Alice BSERENI, 20 mars 2025
Animatrice d’ateliers d’écriture
NOTES
[1] Cf. « Gaza est à nous ! : les colons en ébullition », Courrier International N° 1791 du 27 février au 5 mars 2025, notamment pp. 16-17.
(2] Ibid., p. 17.
[3] Ibid., p. 17
[4] Ibid., p. 17
[5] La Norvège a organisé deux référendums successifs pour entrer dans l’Union européenne : la première fois, en 1972 ; la seconde fois, un peu plus de 20 ans plus tard, en 1994. Mais, chaque fois, la réponse fut négative, en grande partie à cause des quotas de pêche imposés par la législation européenne.
[6] Le Vatican, qui n’est pas membre de l’ONU, a également reconnu l’État de Palestine en 2015. Ces deux pays ont maintenant le même « statut » au sein de l’ONU (statut d’État observateur). L’admission de la Palestine comme État permanent à égalité de droits avec les 193 États membres de l’ONU se heurte au veto des USA qui bloquent, au Conseil de sécurité, son admission d’État membre à part entière.
[7] Contrairement aux 147 pays (États d’Afrique, d’Asie, d’Amérique du Sud et centrale, de l’ancienne URSS et d’Europe de l’Est) qui, au 28 mai 2024, avaient reconnu l’État de Palestine, soit près de 75 % des 193 Etats membres de l’Organisation des Nations unies (ONU).

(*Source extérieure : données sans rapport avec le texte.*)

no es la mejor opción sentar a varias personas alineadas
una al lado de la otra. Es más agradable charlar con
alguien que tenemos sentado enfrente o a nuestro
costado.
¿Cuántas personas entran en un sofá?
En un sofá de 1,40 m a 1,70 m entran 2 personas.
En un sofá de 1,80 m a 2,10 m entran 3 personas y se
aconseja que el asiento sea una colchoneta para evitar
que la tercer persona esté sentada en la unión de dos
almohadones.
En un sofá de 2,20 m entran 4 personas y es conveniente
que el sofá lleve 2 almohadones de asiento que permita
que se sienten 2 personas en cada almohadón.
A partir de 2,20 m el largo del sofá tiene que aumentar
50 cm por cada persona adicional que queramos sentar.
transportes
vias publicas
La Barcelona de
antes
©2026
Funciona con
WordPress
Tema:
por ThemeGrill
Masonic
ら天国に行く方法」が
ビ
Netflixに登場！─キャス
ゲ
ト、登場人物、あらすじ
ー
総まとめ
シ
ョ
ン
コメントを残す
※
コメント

[8] La bataille de BIR- HAKEIM, bataille de la Seconde Guerre mondiale durant la « guerre du désert », se déroula du 27 mai au 11 juin 1942 – elle tire son nom d’un point d’eau désaffecté au milieu du désert de Libye, au sud de Tobrouk – et opposa, pendant 16 jours, la 1re brigade, future 1re division française libre commandée par le général KŒNIG – aux armées motorisées italiennes et allemandes, de l’Afrikakorps, commandées par ROMMEL
Cette héroïque résistance des Français permit aux Britanniques d’échapper à l’encerclement et de préparer les positions défensives qui aboutirent à la victoire stratégique de la première bataille d’El Alamein en juillet 1942.
BIR-HAKEIM est restée dans l’histoire de la seconde guerre mondiale comme la première contribution militaire importante des Forces françaises libres. Elle contribua puissamment à la reconnaissance politique par les Alliés du Comité national de la France combattante.

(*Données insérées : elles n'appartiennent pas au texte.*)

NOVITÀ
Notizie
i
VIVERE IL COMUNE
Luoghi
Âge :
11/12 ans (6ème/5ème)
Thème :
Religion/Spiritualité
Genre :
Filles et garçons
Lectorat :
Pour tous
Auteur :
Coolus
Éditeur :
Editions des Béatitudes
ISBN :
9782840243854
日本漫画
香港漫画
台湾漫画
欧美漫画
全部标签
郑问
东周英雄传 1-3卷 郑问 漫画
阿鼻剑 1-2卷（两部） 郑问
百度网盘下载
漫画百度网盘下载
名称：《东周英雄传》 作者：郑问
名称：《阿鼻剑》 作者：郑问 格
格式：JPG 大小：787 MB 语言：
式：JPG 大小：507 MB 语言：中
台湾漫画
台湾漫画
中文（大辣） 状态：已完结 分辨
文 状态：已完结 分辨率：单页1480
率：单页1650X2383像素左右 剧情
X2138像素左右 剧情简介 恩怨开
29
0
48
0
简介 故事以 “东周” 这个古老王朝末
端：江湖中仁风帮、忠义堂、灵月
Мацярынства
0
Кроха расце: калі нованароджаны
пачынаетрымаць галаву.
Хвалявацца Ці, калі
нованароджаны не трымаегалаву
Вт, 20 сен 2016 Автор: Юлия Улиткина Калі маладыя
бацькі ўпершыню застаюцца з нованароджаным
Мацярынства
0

[9] Alice BSÉRÉNI, par ses racines et une partie de son enfance, s’intéresse depuis longtemps aux problèmes du Moyen-Orient, ayant elle-même effectué une dizaine de séjours en IRAK, dès les années 91, d’où elle a rapporté ses deux ouvrages qui firent date : Irak, le complot du silence, Essai (Préface de Pierre Rossi), Collection « Comprendre le Moyen-Orient », Ed. L’Harmattan, Paris, 11 juin 1997 ; Chroniques de Bagdad 1997-1999, La guerre qui n’avoue pas son nom (Préface du Dr Michel JOLY), Ed. L’Harmattan, 1er juin 2000, collection « Comprendre le Moyen Orient ». Dans ces deux livres, elle annonçait, de manière prémonitoire, ce que devait être plus tard, en mars 2003, le bombardement, l’invasion puis la destruction de l’Irak.